C’est à ce niveau qu’apparaît la notion de sens, « exprimant le rapport qui existe entre ce pourquoi on agit et ce que l’on fait réellement » (Rochex, 1995, p.47). En d’autres termes, le sens correspond au rapport entre l’objet de l’activité et sa projection en résultat, ou le mobile de l’activité et le résultat des actions.

Le sens donné à une activité n’est pas figé une fois pour toute, il peut se transformer au cours de l’activité, au cours des actions, des interactions avec autrui.

En effet, comme le montre Rochex (1995) avec l’exemple d’Annie Ernaux, « où ce n’était plus pour fermer la gueule des filles que je racontais ces histoires, c’était pour vivre dans un monde plus beau, plus pur, plus riche que le mien. Tout entier en mots » (p.154). Ici, les livres, les mots, le langage prennent finalement sens pour eux-même, « et non plus seulement pour réaliser des mobiles de restauration narcissique. Le langage, les livres et l’écriture en particulier permettent de plus en plus à l’enfant de construire et d’accèder à un autre monde, conceptuel et imaginaire, nourrissant par la même un intense sentiment de fascination » (p.154).

« Le sens n’est ni un donné, ni un pré-requis. Il se négocie, se remanie au gré des expériences. Engagé dans l’activité, on peut ne pas en ressortir tel qu’on y est entré, car celle-ci est caractérisée par des transformations constantes : elle “peut perdre le motif qui l’a fait naître et se transformer alors en une action réalisant peut-être un tout autre rapport au monde, une autre activité ; à l’inverse, l’action peut acquérir une force motivante autonome et devenir une activité particulière“ (Leontiev, 1975, p.121). La maîtrise de l’action peut ouvrir de nouvelles perspectives d’activité, mais aussi le résultat peut excéder le but visé et engendrer de nouveaux mobiles » (Bernardin, 1997, p.19-20).

2.5.3 Les outils et les signes dans l’activité

La théorie de l’activité comprend aussi une autre notion, celle de la médiation par des outils et des signes, indispensable pour cerner l’activité, le système d’activité.

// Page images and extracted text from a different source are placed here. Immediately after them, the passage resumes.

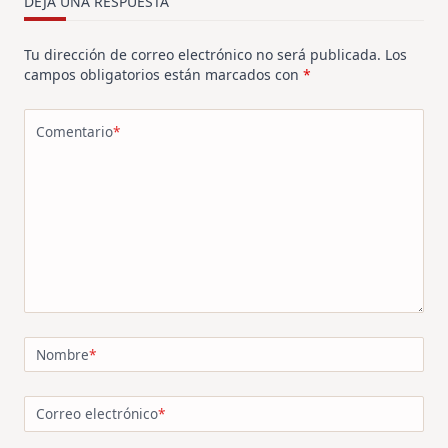
DEJA UNA RESPUESTA
Tu dirección de correo electrónico no será publicada.
Los
campos obligatorios están marcados con
*
Comentario
*
Nombre
*
Correo electrónico
*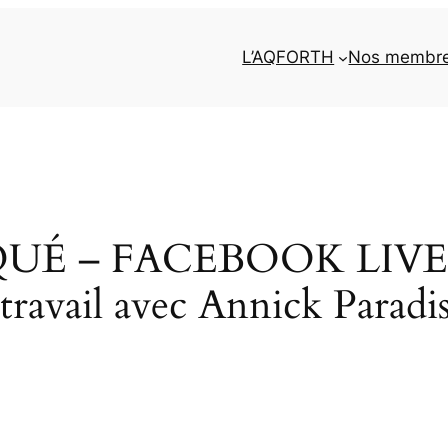
L’AQFORTH
Nos membr
– FACEBOOK LIVE : La
travail avec Annick Paradis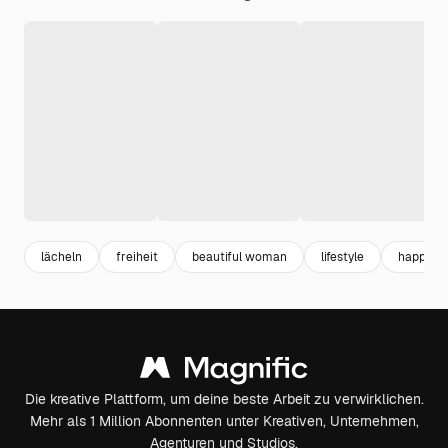
lächeln
freiheit
beautiful woman
lifestyle
happy 
Die kreative Plattform, um deine beste Arbeit zu verwirklichen.
Mehr als 1 Million Abonnenten unter Kreativen, Unternehmen,
Agenturen und Studios.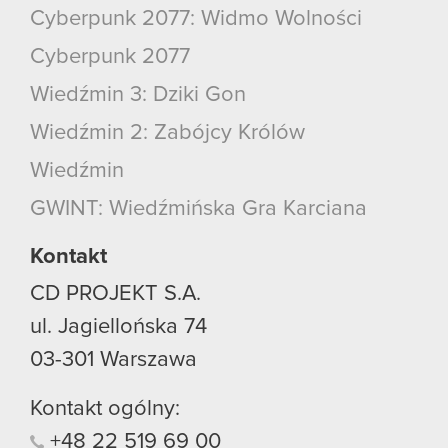
Cyberpunk 2077: Widmo Wolności
Cyberpunk 2077
Wiedźmin 3: Dziki Gon
Wiedźmin 2: Zabójcy Królów
Wiedźmin
GWINT: Wiedźmińska Gra Karciana
Kontakt
CD PROJEKT S.A.
ul. Jagiellońska 74
03-301
Warszawa
Kontakt ogólny:
+48
22
519
69
00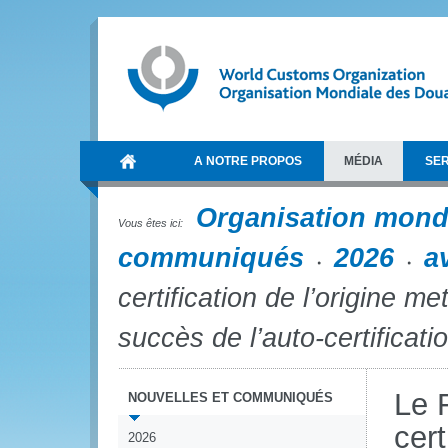
A NOTRE PROPOS
MÉDIA
SER
Organisation mond
Vous êtes ici:
communiqués
2026
av
certification de l’origine m
succès de l’auto-certificati
Le 
NOUVELLES ET COMMUNIQUÉS
cert
2026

Les outils et les signes peuvent transformer l’activité (les outils techniques modifient les formes et la structure des opérations de travail), mais ils la représentent, ils la signifient aussi (Gilly 1995). Ces derniers ne déterminent pas l’activité, mais ils peuvent devenir des ressources pour construire l’activité et pour la définir.

Ces outils culturels (les systèmes d’écriture, les cartes, etc.) à la fois symboliques et matériels, ont été socialement élaborés par les générations antérieures mais ils ne sont pas figés, ils peuvent être transformés, combinés selon leur utilisation dans les activités. Un même outil peut être utilisé d’une toute autre manière selon qu’il se trouve dans un système d’activité ou dans un autre, car il prendra une toute autre signification. Selon Engeström (1999), les réseaux entre systèmes d’activité assurent le mouvement des outils, artefacts et par là leur transformation, parfois.

A propos des artefacts, Rabardel et Béguin (2000) proposent une distinction intéressante. Selon eux, un artefact devient un instrument seulement à travers l’activité du sujet, celui-ci peut ou ne peut pas donner un nouveau sens à l’artefact comme un instrument pour accomplir une tâche.

« Les actions, objets, outils, symboles n’ont pas de signification en eux-mêmes. Leur signification est constituée par le rôle que ces éléments reçoivent dans l’activité, aux yeux des acteurs, au cours d’interactions sociales » (Muller Mirza, 2002, p.151).

Ce qui me paraît intéressant dans cette théorie, est le fait de considérer que le mobile, l’objet premier incitant le sujet à s’investir dans une activité peut se transformer en cours de route, au cours des interactions avec autrui et les outils.

Cette activité va elle-même se développer, ce qui peut engager le sujet dans un processus d’apprentissage, de transformation dans le cours même de l’activité ou dans d’autres systèmes d’activité.